### Description of the task
Print, exactly as they stand, the lines below from the one that has "Tips for Locating Quality Providers" to the one that has "Imanaga and Javier Assad this season.", inclusive, leaving out the pictures.

[Opening Supplied records section]

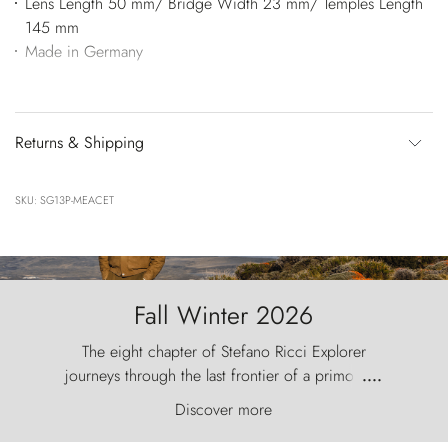
Lens Length 50 mm/ Bridge Width 23 mm/ Temples Length
145 mm
Made in Germany
Returns & Shipping
SKU: SG13P-MEACET
Fall Winter 2026
The eight chapter of Stefano Ricci Explorer
journeys through the last frontier of a primordial
....
world, where the wind carves nature with
Discover more
ancestral fury and the Torres del Paine challenge
the sky like sentinels of stone.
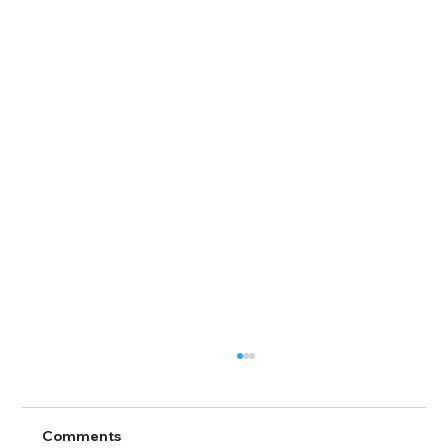
Comments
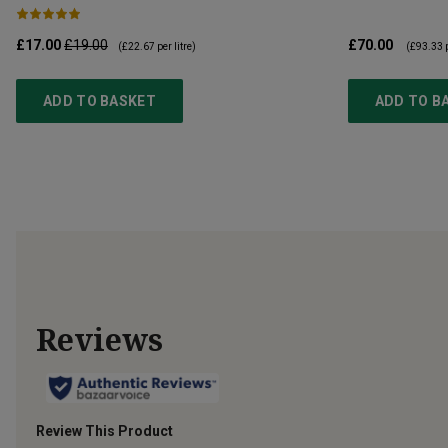
£17.00
£19.00
£70.00
(
£22.67
per litre)
(
£93.33
p
ADD TO BASKET
ADD TO B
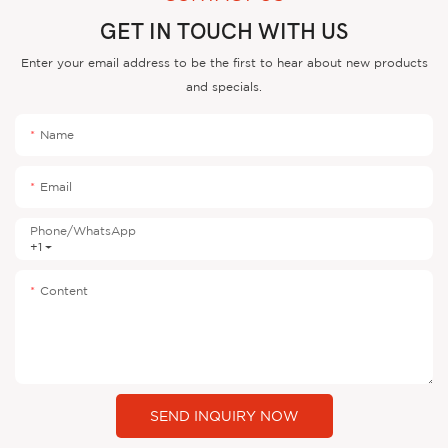
GET IN TOUCH WITH US
Enter your email address to be the first to hear about new products
and specials.
Name
Email
Phone/whatsApp
+1
Content
SEND INQUIRY NOW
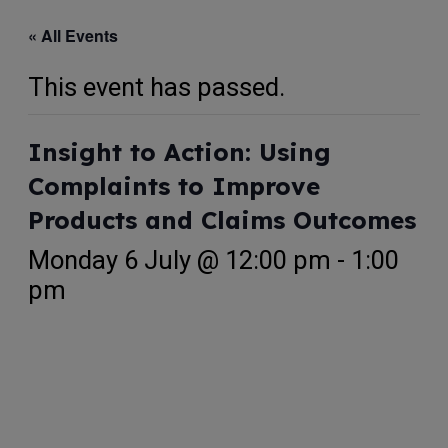
« All Events
This event has passed.
Insight to Action: Using
Complaints to Improve
Products and Claims Outcomes
Monday 6 July @ 12:00 pm
-
1:00
pm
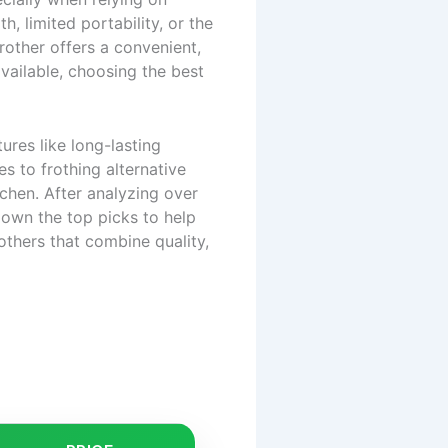
h, limited portability, or the
frother offers a convenient,
vailable, choosing the best
ures like long-lasting
s to frothing alternative
tchen. After analyzing over
own the top picks to help
others that combine quality,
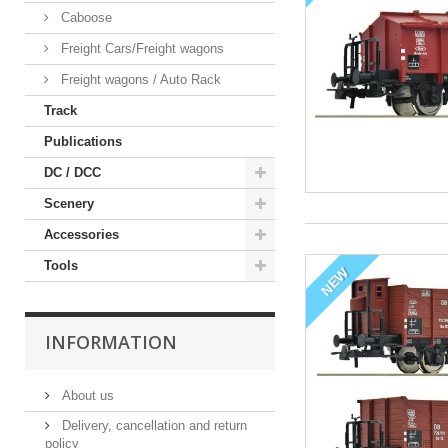
Caboose
Freight Cars/Freight wagons
Freight wagons / Auto Rack
Track
Publications
DC / DCC
Scenery
Accessories
Tools
NEW
INFORMATION
About us
Delivery, cancellation and return
policy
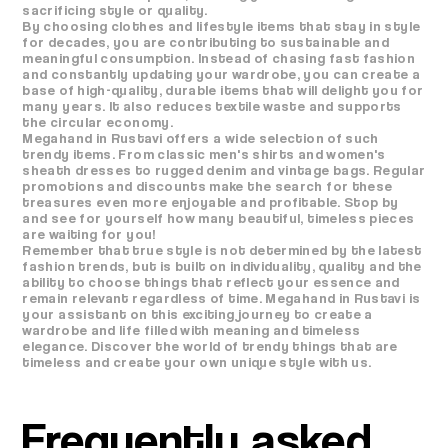
sacrificing style or quality.
By choosing clothes and lifestyle items that stay in style
for decades, you are contributing to sustainable and
meaningful consumption. Instead of chasing fast fashion
and constantly updating your wardrobe, you can create a
base of high-quality, durable items that will delight you for
many years. It also reduces textile waste and supports
the circular economy.
Megahand in Rustavi offers a wide selection of such
trendy items. From classic men's shirts and women's
sheath dresses to rugged denim and vintage bags. Regular
promotions and discounts make the search for these
treasures even more enjoyable and profitable. Stop by
and see for yourself how many beautiful, timeless pieces
are waiting for you!
Remember that true style is not determined by the latest
fashion trends, but is built on individuality, quality and the
ability to choose things that reflect your essence and
remain relevant regardless of time. Megahand in Rustavi is
your assistant on this exciting journey to create a
wardrobe and life filled with meaning and timeless
elegance. Discover the world of trendy things that are
timeless and create your own unique style with us.
Frequently asked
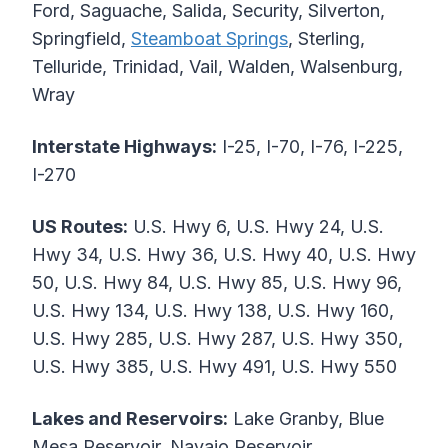
Ford, Saguache, Salida, Security, Silverton,
Springfield,
Steamboat Springs
, Sterling,
Telluride, Trinidad, Vail, Walden, Walsenburg,
Wray
Interstate Highways:
I-25, I-70, I-76, I-225,
I-270
US Routes:
U.S. Hwy 6, U.S. Hwy 24, U.S.
Hwy 34, U.S. Hwy 36, U.S. Hwy 40, U.S. Hwy
50, U.S. Hwy 84, U.S. Hwy 85, U.S. Hwy 96,
U.S. Hwy 134, U.S. Hwy 138, U.S. Hwy 160,
U.S. Hwy 285, U.S. Hwy 287, U.S. Hwy 350,
U.S. Hwy 385, U.S. Hwy 491, U.S. Hwy 550
Lakes and Reservoirs:
Lake Granby, Blue
Mesa Reservoir, Navajo Reservoir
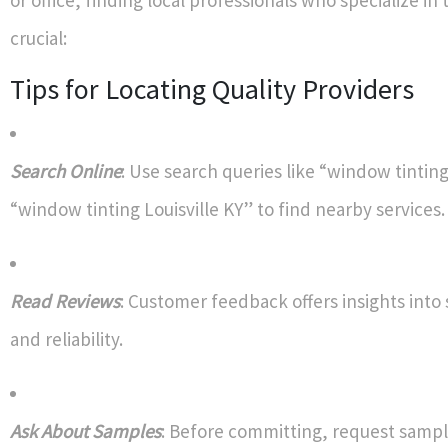
crucial:
Tips for Locating Quality Providers
Search Online
: Use search queries like “window tintin
“window tinting Louisville KY” to find nearby services.
Read Reviews
: Customer feedback offers insights into 
and reliability.
Ask About Samples
: Before committing, request sampl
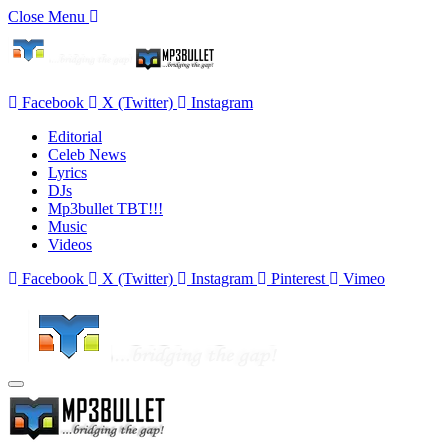
Close Menu
Facebook
X (Twitter)
Instagram
Editorial
Celeb News
Lyrics
DJs
Mp3bullet TBT!!!
Music
Videos
Facebook
X (Twitter)
Instagram
Pinterest
Vimeo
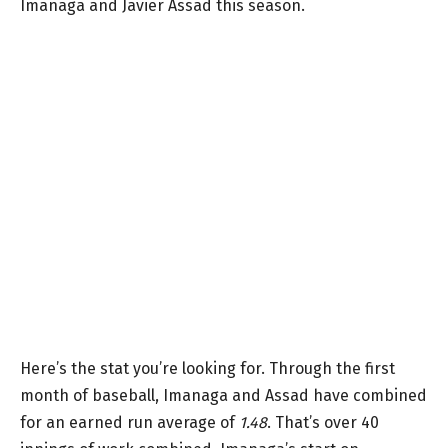
Imanaga and Javier Assad this season.
Here’s the stat you’re looking for. Through the first
month of baseball, Imanaga and Assad have combined
for an earned run average of
1.48
. That’s over 40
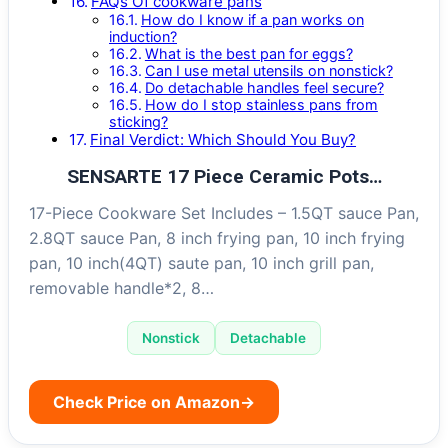
FAQs Of cookware pans
How do I know if a pan works on
induction?
What is the best pan for eggs?
Can I use metal utensils on nonstick?
Do detachable handles feel secure?
How do I stop stainless pans from
sticking?
Final Verdict: Which Should You Buy?
SENSARTE 17 Piece Ceramic Pots…
17-Piece Cookware Set Includes – 1.5QT sauce Pan,
2.8QT sauce Pan, 8 inch frying pan, 10 inch frying
pan, 10 inch(4QT) saute pan, 10 inch grill pan,
removable handle*2, 8…
Nonstick
Detachable
Check Price on Amazon
→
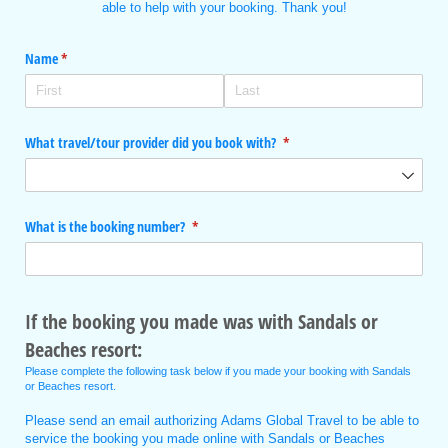
able to help with your booking. Thank you!
Name
(required)
*
What travel/​tour provider did you book with?
(required)
*
What is the booking number?
(required)
*
If the booking you made was with Sandals or
Beaches resort:
Please complete the following task below if you made your booking with Sandals
or Beaches resort.
Please send an email authorizing Adams Global Travel to be able to
service the booking you made online with Sandals or Beaches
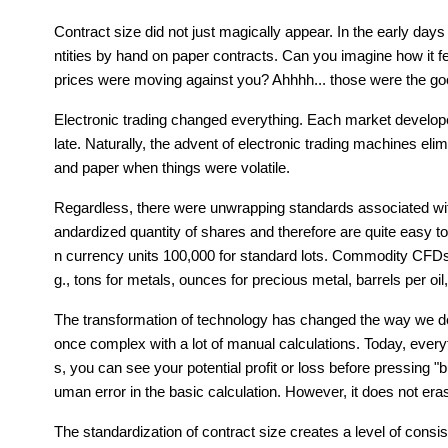
Contract size did not just magically appear. In the early days
ntities by hand on paper contracts. Can you imagine how it felt
prices were moving against you? Ahhhh... those were the goo
Electronic trading changed everything. Each market develope
late. Naturally, the advent of electronic trading machines eli
and paper when things were volatile. 
Regardless, there were unwrapping standards associated wit
andardized quantity of shares and therefore are quite easy to
n currency units 100,000 for standard lots. Commodity CFDs
g., tons for metals, ounces for precious metal, barrels per oil,
The transformation of technology has changed the way we dea
once complex with a lot of manual calculations. Today, every
s, you can see your potential profit or loss before pressing
uman error in the basic calculation. However, it does not era
The standardization of contract size creates a level of consi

[Closing Supplied records section]

### Answer to this task
Tips for Locating Quality Providers
Search Online
: Use search queries like “window tintin
“window tinting Louisville KY” to find nearby services.
Read Reviews
: Customer feedback offers insights into 
and reliability.
Ask About Samples
: Before committing, request sampl
Close Menu
Facebook
X (Twitter)
Instagram
Editorial
Celeb News
Lyrics
DJs
Mp3bullet TBT!!!
Music
Videos
Facebook
X (Twitter)
Instagram
Pinterest
Vimeo
Imanaga and Javier Assad this season.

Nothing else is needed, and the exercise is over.